Dataset excerpts >>
============
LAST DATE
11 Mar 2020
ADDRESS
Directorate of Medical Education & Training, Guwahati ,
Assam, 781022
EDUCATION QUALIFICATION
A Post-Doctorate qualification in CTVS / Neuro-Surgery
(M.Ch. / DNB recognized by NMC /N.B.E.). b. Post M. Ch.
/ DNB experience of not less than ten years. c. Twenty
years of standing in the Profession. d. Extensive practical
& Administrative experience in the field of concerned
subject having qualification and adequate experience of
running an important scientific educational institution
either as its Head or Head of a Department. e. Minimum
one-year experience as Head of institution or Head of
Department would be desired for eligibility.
============
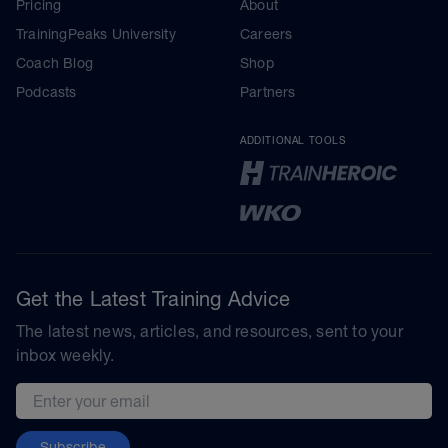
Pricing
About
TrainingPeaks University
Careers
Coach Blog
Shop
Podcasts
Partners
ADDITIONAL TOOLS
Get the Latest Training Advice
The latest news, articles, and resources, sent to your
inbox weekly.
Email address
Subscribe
============
Please copy, exactly and with nothing else, the lines above beginning at the line that has "subject having qualification" and ending with the line that has "Department would be desired for eligibility.".

Result of the task >>
subject having qualification and adequate experience of
running an important scientific educational institution
either as its Head or Head of a Department. e. Minimum
one-year experience as Head of institution or Head of
Department would be desired for eligibility.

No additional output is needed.